■ Work to be completed ■
Transcribe the records word for word, leaving nothing out.

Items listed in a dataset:
• • • • •

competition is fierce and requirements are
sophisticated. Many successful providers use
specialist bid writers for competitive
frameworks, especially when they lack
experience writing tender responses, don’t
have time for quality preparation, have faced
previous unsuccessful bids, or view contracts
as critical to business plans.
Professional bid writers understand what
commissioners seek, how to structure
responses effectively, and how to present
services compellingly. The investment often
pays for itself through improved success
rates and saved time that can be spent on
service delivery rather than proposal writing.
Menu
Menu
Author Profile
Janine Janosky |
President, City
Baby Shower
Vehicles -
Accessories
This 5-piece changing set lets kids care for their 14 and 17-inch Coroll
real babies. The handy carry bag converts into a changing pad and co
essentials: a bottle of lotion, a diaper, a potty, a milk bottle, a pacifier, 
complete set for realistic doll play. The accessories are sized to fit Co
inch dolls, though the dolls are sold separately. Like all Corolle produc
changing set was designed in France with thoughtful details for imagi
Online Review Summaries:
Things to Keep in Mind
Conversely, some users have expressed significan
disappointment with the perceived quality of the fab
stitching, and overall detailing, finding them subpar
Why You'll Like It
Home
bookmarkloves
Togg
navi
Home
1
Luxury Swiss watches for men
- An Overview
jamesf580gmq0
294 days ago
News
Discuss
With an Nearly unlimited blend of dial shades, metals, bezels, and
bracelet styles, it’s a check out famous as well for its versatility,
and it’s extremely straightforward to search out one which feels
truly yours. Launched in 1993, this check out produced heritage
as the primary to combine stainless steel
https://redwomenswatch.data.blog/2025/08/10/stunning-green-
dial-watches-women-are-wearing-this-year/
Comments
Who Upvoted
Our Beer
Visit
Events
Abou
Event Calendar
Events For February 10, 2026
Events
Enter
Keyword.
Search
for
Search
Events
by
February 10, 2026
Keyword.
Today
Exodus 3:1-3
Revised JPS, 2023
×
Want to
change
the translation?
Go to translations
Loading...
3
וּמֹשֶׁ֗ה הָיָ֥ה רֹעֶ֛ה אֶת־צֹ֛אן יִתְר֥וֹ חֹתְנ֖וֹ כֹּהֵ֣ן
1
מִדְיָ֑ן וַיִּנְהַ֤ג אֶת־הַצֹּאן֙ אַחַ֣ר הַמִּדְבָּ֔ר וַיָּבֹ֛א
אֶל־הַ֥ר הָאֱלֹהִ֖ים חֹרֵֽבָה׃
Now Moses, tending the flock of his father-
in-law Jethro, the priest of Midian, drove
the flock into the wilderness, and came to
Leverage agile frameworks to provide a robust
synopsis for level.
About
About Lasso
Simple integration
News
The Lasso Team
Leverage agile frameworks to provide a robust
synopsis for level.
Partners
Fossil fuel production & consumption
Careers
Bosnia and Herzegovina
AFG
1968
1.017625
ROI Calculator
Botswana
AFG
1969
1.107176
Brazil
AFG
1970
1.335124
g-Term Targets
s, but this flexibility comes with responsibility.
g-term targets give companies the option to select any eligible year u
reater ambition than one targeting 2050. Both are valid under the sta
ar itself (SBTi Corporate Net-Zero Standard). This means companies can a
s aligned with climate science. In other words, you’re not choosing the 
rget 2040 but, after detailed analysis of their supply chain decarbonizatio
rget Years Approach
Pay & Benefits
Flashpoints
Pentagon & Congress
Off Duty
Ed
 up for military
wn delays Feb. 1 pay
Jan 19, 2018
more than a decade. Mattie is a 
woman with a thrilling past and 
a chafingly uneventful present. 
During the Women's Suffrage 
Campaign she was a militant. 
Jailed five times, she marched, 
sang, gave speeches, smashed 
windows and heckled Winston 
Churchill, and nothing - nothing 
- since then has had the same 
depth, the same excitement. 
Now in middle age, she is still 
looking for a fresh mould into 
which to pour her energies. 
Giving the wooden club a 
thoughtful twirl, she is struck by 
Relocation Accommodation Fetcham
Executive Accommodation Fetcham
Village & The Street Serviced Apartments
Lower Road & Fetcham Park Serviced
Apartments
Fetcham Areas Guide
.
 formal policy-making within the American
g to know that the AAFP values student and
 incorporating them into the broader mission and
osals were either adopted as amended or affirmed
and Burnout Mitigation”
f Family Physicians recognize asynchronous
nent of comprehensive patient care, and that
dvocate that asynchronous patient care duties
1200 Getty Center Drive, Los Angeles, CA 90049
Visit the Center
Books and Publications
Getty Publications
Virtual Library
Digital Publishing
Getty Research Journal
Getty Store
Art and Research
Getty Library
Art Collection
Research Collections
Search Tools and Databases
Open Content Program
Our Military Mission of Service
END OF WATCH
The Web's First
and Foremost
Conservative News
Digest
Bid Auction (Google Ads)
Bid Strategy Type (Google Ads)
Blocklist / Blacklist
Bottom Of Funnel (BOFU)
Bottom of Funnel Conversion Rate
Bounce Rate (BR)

• • • • •

■ Output of the task ■
competition is fierce and requirements are
sophisticated. Many successful providers use
specialist bid writers for competitive
frameworks, especially when they lack
experience writing tender responses, don’t
have time for quality preparation, have faced
previous unsuccessful bids, or view contracts
as critical to business plans.
Professional bid writers understand what
commissioners seek, how to structure
responses effectively, and how to present
services compellingly. The investment often
pays for itself through improved success
rates and saved time that can be spent on
service delivery rather than proposal writing.
Menu
Menu
Author Profile
Janine Janosky |
President, City
Baby Shower
Vehicles -
Accessories
This 5-piece changing set lets kids care for their 14 and 17-inch Coroll
real babies. The handy carry bag converts into a changing pad and co
essentials: a bottle of lotion, a diaper, a potty, a milk bottle, a pacifier, 
complete set for realistic doll play. The accessories are sized to fit Co
inch dolls, though the dolls are sold separately. Like all Corolle produc
changing set was designed in France with thoughtful details for imagi
Online Review Summaries:
Things to Keep in Mind
Conversely, some users have expressed significan
disappointment with the perceived quality of the fab
stitching, and overall detailing, finding them subpar
Why You'll Like It
Home
bookmarkloves
Togg
navi
Home
1
Luxury Swiss watches for men
- An Overview
jamesf580gmq0
294 days ago
News
Discuss
With an Nearly unlimited blend of dial shades, metals, bezels, and
bracelet styles, it’s a check out famous as well for its versatility,
and it’s extremely straightforward to search out one which feels
truly yours. Launched in 1993, this check out produced heritage
as the primary to combine stainless steel
https://redwomenswatch.data.blog/2025/08/10/stunning-green-
dial-watches-women-are-wearing-this-year/
Comments
Who Upvoted
Our Beer
Visit
Events
Abou
Event Calendar
Events For February 10, 2026
Events
Enter
Keyword.
Search
for
Search
Events
by
February 10, 2026
Keyword.
Today
Exodus 3:1-3
Revised JPS, 2023
×
Want to
change
the translation?
Go to translations
Loading...
3
וּמֹשֶׁ֗ה הָיָ֥ה רֹעֶ֛ה אֶת־צֹ֛אן יִתְר֥וֹ חֹתְנ֖וֹ כֹּהֵ֣ן
1
מִדְיָ֑ן וַיִּנְהַ֤ג אֶת־הַצֹּאן֙ אַחַ֣ר הַמִּדְבָּ֔ר וַיָּבֹ֛א
אֶל־הַ֥ר הָאֱלֹהִ֖ים חֹרֵֽבָה׃
Now Moses, tending the flock of his father-
in-law Jethro, the priest of Midian, drove
the flock into the wilderness, and came to
Leverage agile frameworks to provide a robust
synopsis for level.
About
About Lasso
Simple integration
News
The Lasso Team
Leverage agile frameworks to provide a robust
synopsis for level.
Partners
Fossil fuel production & consumption
Careers
Bosnia and Herzegovina
AFG
1968
1.017625
ROI Calculator
Botswana
AFG
1969
1.107176
Brazil
AFG
1970
1.335124
g-Term Targets
s, but this flexibility comes with responsibility.
g-term targets give companies the option to select any eligible year u
reater ambition than one targeting 2050. Both are valid under the sta
ar itself (SBTi Corporate Net-Zero Standard). This means companies can a
s aligned with climate science. In other words, you’re not choosing the 
rget 2040 but, after detailed analysis of their supply chain decarbonizatio
rget Years Approach
Pay & Benefits
Flashpoints
Pentagon & Congress
Off Duty
Ed
 up for military
wn delays Feb. 1 pay
Jan 19, 2018
more than a decade. Mattie is a 
woman with a thrilling past and 
a chafingly uneventful present. 
During the Women's Suffrage 
Campaign she was a militant. 
Jailed five times, she marched, 
sang, gave speeches, smashed 
windows and heckled Winston 
Churchill, and nothing - nothing 
- since then has had the same 
depth, the same excitement. 
Now in middle age, she is still 
looking for a fresh mould into 
which to pour her energies. 
Giving the wooden club a 
thoughtful twirl, she is struck by 
Relocation Accommodation Fetcham
Executive Accommodation Fetcham
Village & The Street Serviced Apartments
Lower Road & Fetcham Park Serviced
Apartments
Fetcham Areas Guide
.
 formal policy-making within the American
g to know that the AAFP values student and
 incorporating them into the broader mission and
osals were either adopted as amended or affirmed
and Burnout Mitigation”
f Family Physicians recognize asynchronous
nent of comprehensive patient care, and that
dvocate that asynchronous patient care duties
1200 Getty Center Drive, Los Angeles, CA 90049
Visit the Center
Books and Publications
Getty Publications
Virtual Library
Digital Publishing
Getty Research Journal
Getty Store
Art and Research
Getty Library
Art Collection
Research Collections
Search Tools and Databases
Open Content Program
Our Military Mission of Service
END OF WATCH
The Web's First
and Foremost
Conservative News
Digest
Bid Auction (Google Ads)
Bid Strategy Type (Google Ads)
Blocklist / Blacklist
Bottom Of Funnel (BOFU)
Bottom of Funnel Conversion Rate
Bounce Rate (BR)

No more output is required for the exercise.